Takt time paces production in a way that aligns it with customer demand. It is an important concept in lean manufacturing because it balances the importance of meeting customer demand with the importance of minimizing work-in-process and inventory. Think of takt time as establishing the “rhythm” or “beat” of your manufacturing process. In fact, takt is a German word that means cadence, rhythm, time, measure, bar or cycle.
In practical terms, not only does takt time establish the pace of production, it provides an easy way to see if you are ahead of schedule, behind schedule, or right on schedule. How? By using takt time to drive a real-time target for schedule adherence. A very popular plant floor scoreboard display is target (how much should have been produced thus far) versus actual (good parts actually produced), along with efficiency (the ratio of actual to target).

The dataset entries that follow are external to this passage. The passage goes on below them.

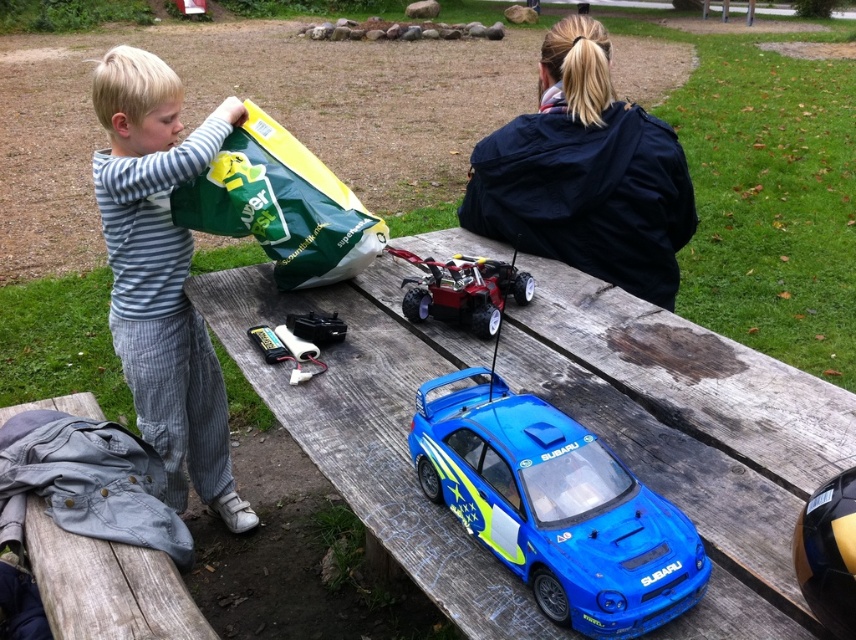 You are a photographer trying to capture a candid shot of the striped cotton shirt at left and the green matte bag at upper left. Since you want both subjects in the frame, which one should you position closer to the center of your camera viewfinder to ensure both are visible?

You should position the striped cotton shirt at left closer to the center of your camera viewfinder because it is to the left of the green matte bag at upper left, so centering it would help include both in the frame.

You are a child looking at the picnic table in the park. You see a blue glossy toy car at center and a metallic red toy car at center. Which toy car is positioned to the right when looking from the left side of the table?

The blue glossy toy car at center is positioned to the right of the metallic red toy car at center when viewed from the left side of the table.

You are trying to decide which item to place first in your backpack. The striped cotton shirt at left and the green matte bag at upper left are both in your inventory. Which item can you fit into a 15cm width compartment?

The striped cotton shirt at left has a lesser width compared to the green matte bag at upper left, so it can fit into the 15cm width compartment. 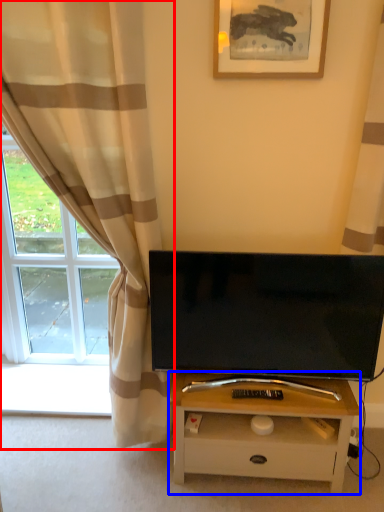 Question: Which object is closer to the camera taking this photo, curtain (highlighted by a red box) or table (highlighted by a blue box)?

Choices:
 (A) curtain
 (B) table

Answer: (A) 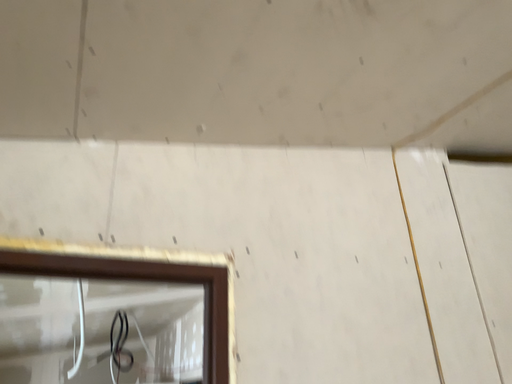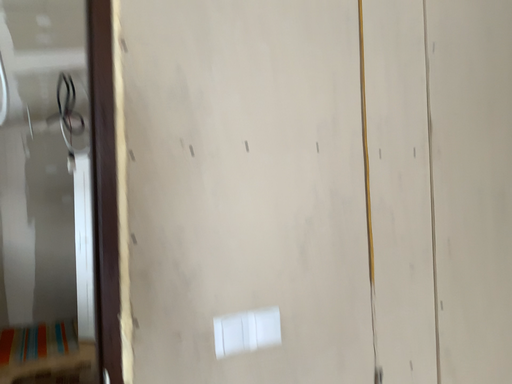 Question: How did the camera likely rotate when shooting the video?

Choices:
 (A) rotated upward
 (B) rotated downward

Answer: (B) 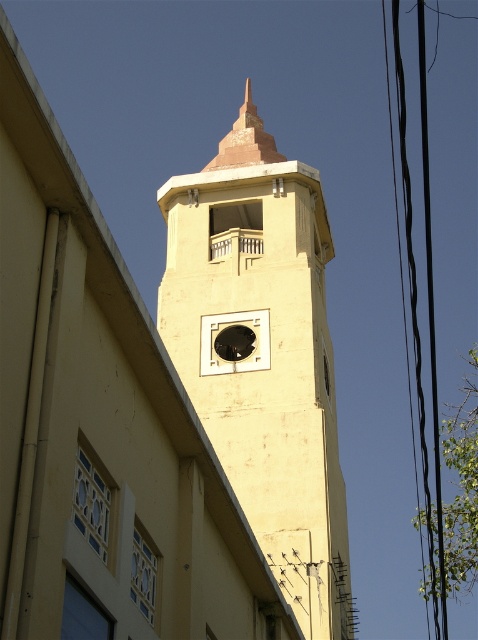 Question: Does yellow matte clock tower at center have a lesser width compared to black rubber power lines at right?

Choices:
 (A) no
 (B) yes

Answer: (B)

Question: Can you confirm if yellow matte clock tower at center is bigger than black rubber power lines at right?

Choices:
 (A) yes
 (B) no

Answer: (B)

Question: Is yellow matte clock tower at center further to camera compared to black rubber power lines at right?

Choices:
 (A) yes
 (B) no

Answer: (A)

Question: Which point is farther from the camera taking this photo?

Choices:
 (A) (275, 234)
 (B) (425, 228)

Answer: (B)

Question: Which object appears closest to the camera in this image?

Choices:
 (A) yellow matte clock tower at center
 (B) black rubber power lines at right

Answer: (B) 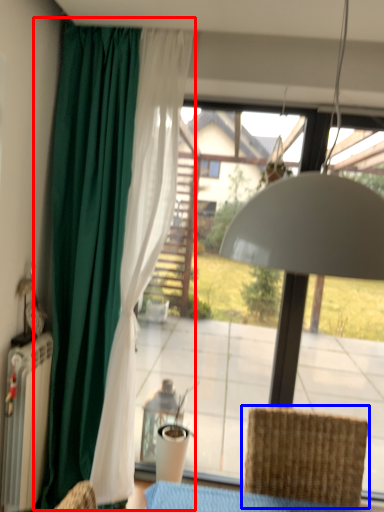 Question: Which of the following is the closest to the observer, curtain (highlighted by a red box) or chair (highlighted by a blue box)?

In practice, takt time is often used to match the pace of production to “normalized” customer demand (customer demand or estimated demand averaged over some longer period of time). Takt time is also an integral part of standardized work, as the whole idea is to establish a predictable and repeatable pace of production (i.e., standardized production).
Calculating TAKT Time
The formal calculation of takt time is:
Takt Time = Production Time / Customer Demand
Let's take this calculation apart.
Production Time is the available time for manufacturing parts. It should only include time when production is expected to be running. From the perspective of production states (Run, Unplanned Stop, Planned Stop, and Not Scheduled), Production Time only includes the first two (Run and Unplanned Stop). In other words, Production Time does not include any time where the line is expected to be stopped (e.g., it does not include lunches, breaks, changeovers, or planned maintenance).
Customer Demand is the quantity of parts to manufacture over some specified period of time to keep pace with customer orders. In practice, many companies choose to base customer demand on their expected rate of production (the customer in this case being more of an internal entity).
Takt Time is the amount of time needed to manufacture one good part, while keeping pace with customer demand (e.g., manufacturing one good part every 12.7 seconds). Delving deeper, it represents a “normalized” time. Sadly, manufacturing processes do not have a magic dial that can be arbitrarily changed every day based on customer demand. So, takt time represents what the production process needs to achieve in order to meet customer demand over some “normalized” period of time.